DOESCHER: In many conservative circles the EPA is an untrustworthy acronym because of many regulations and dictates. It's made business a lot more difficult to conduct and it's stood in the way of a lot of potential progress. So let's focus on some of the good that's happening right now. Since Trump took office a lot has been changing within the EPA. What is the administration doing right now in addition to the Clean Power Plan, what are you seeing and what you cheering?


LORIS: Rolling back the Clean Power Plan is a huge part of it. Freezing the Corporate Average Fuel Economy-


DOESCHER: Those are the CAFE Standards.


LORIS: CAFE Standards. Otherwise known as just mandating that your cars be more fuel efficient and taking choices away from consumers by making them less safe and lighter.
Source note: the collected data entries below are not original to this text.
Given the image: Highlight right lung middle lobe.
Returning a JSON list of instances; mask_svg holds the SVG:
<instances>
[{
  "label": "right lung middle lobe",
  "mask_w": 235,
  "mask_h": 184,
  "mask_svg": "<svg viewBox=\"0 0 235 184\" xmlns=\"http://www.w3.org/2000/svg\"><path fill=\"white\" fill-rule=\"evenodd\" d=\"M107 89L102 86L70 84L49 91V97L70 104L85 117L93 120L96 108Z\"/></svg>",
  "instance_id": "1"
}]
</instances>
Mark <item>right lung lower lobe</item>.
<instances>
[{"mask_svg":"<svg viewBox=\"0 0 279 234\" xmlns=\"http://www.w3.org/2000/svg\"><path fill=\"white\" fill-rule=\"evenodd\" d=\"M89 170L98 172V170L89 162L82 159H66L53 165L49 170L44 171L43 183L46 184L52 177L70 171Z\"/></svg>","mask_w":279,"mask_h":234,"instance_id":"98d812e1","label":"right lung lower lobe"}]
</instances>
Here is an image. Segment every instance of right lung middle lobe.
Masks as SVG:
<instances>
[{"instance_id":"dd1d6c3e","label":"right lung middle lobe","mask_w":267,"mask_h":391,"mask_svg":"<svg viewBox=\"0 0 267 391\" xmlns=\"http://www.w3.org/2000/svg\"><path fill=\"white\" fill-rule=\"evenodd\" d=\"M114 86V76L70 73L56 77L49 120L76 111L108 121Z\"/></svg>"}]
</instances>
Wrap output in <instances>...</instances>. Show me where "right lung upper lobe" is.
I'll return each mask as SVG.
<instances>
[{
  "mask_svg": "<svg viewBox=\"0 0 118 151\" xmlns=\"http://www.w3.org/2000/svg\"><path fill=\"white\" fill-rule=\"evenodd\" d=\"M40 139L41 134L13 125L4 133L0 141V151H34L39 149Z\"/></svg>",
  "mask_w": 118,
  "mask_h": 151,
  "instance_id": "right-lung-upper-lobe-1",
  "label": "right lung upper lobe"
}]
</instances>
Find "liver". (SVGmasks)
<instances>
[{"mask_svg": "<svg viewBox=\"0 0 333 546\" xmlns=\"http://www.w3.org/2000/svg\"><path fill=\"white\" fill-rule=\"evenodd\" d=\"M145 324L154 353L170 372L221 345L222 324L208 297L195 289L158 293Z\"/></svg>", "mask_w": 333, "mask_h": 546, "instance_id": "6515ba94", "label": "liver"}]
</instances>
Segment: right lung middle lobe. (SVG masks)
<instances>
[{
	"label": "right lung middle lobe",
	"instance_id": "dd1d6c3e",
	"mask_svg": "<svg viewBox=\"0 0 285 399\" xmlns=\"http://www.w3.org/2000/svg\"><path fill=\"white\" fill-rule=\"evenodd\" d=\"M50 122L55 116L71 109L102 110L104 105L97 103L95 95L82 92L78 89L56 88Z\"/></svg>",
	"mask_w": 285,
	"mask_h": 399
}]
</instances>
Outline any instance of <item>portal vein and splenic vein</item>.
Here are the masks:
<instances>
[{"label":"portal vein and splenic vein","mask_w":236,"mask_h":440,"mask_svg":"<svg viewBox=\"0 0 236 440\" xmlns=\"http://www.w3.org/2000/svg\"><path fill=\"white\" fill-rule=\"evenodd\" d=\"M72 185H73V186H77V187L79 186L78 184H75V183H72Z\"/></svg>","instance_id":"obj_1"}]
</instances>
Rolling those back, because that was essentially a gift toward companies that make electric vehicles like Tesla more than anything else because that's an easy way for car companies to comply with this regulation. Rolling that back was important. Rolling back the New Source Performance Standards for new power plants is something that isn't talked about very much but in terms of potentially helping coal that's a huge one.
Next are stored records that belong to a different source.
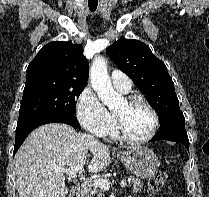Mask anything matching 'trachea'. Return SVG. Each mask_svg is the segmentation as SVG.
<instances>
[{"mask_svg":"<svg viewBox=\"0 0 209 197\" xmlns=\"http://www.w3.org/2000/svg\"><path fill=\"white\" fill-rule=\"evenodd\" d=\"M98 0H90L88 1V7L91 12H94L97 9Z\"/></svg>","mask_w":209,"mask_h":197,"instance_id":"obj_1","label":"trachea"}]
</instances>
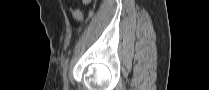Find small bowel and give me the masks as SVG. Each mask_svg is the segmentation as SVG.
Wrapping results in <instances>:
<instances>
[{
	"label": "small bowel",
	"mask_w": 209,
	"mask_h": 90,
	"mask_svg": "<svg viewBox=\"0 0 209 90\" xmlns=\"http://www.w3.org/2000/svg\"><path fill=\"white\" fill-rule=\"evenodd\" d=\"M85 4H88L89 1L88 0H85L84 1ZM70 12L72 14V16L76 19V20H79V21H82L83 20V14L81 13V11L77 10V9H74L72 7H70Z\"/></svg>",
	"instance_id": "1"
}]
</instances>
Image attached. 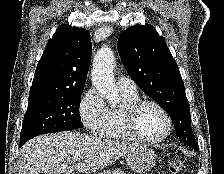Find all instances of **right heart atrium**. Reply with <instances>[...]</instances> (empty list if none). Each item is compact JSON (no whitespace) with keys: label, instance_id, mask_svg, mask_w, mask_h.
<instances>
[{"label":"right heart atrium","instance_id":"1","mask_svg":"<svg viewBox=\"0 0 224 174\" xmlns=\"http://www.w3.org/2000/svg\"><path fill=\"white\" fill-rule=\"evenodd\" d=\"M79 115L83 125L91 134L100 135L105 129L108 108L96 89H88L81 98Z\"/></svg>","mask_w":224,"mask_h":174}]
</instances>
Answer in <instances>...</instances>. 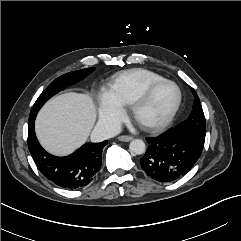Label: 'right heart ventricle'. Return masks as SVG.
<instances>
[{
    "label": "right heart ventricle",
    "instance_id": "e07e8e85",
    "mask_svg": "<svg viewBox=\"0 0 241 241\" xmlns=\"http://www.w3.org/2000/svg\"><path fill=\"white\" fill-rule=\"evenodd\" d=\"M162 79V75L151 70H126L114 77L111 90L122 106H130L148 85Z\"/></svg>",
    "mask_w": 241,
    "mask_h": 241
}]
</instances>
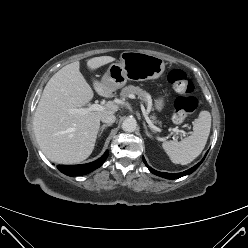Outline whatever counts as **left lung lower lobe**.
I'll list each match as a JSON object with an SVG mask.
<instances>
[{"instance_id":"obj_1","label":"left lung lower lobe","mask_w":248,"mask_h":248,"mask_svg":"<svg viewBox=\"0 0 248 248\" xmlns=\"http://www.w3.org/2000/svg\"><path fill=\"white\" fill-rule=\"evenodd\" d=\"M207 155V153H206ZM206 155L204 156V158L198 163L196 164L194 167L184 171V172H181V173H165V172H159V171H156L154 170L153 168H151L150 166H148V164L146 163L144 157H143V162L145 163V165L148 167V169L150 170V172H152L153 174L157 175V176H160V177H164V178H167V179H177V178H180L182 176H185V175H189L191 174L192 172H194L199 166L200 164L203 162V160L205 159Z\"/></svg>"}]
</instances>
DOESCHER: So explain that to me.


LORIS: So the New Source Performance Standards was another climate change regulation that set a CO2 per megawatt hour threshold so low that it effectively would ban the construction of new coal fire power plants. And so this was for anyone who wants to build a new coal fire power plant, and this is what President Obama said when he was candidate Obama, he said, "If anyone wants to do this, they can, but they're gonna go broke for everything they're gonna have to do to comply with the regulation." And he made good on that with his regulatory promise. And rolling that back will give coal a fighting chance to compete with cheap natural gaz. And those three and just simply instituting a culture that we need to rely on the states more because a lot of our national priorities have been cleaned up and a lot of our environmental challenges lie at the state level so let's have more faith in what the state can do because they're closer to the situation and closest to the problem, so it's not just been a regulatory roll back from an economic standpoint but it's also championing better environmental policies in making sure that we're not just focused on processes, but we're actually focused on environmental outcomes that achieve meaningful environmental benefits. And that's something the EPA got away from for a long time, even dating back past the Obama administration.
 

DOESCHER: Nick, thank you so much for looking after this, and keeping track of it.


LORIS: You bet. Thanks for having me.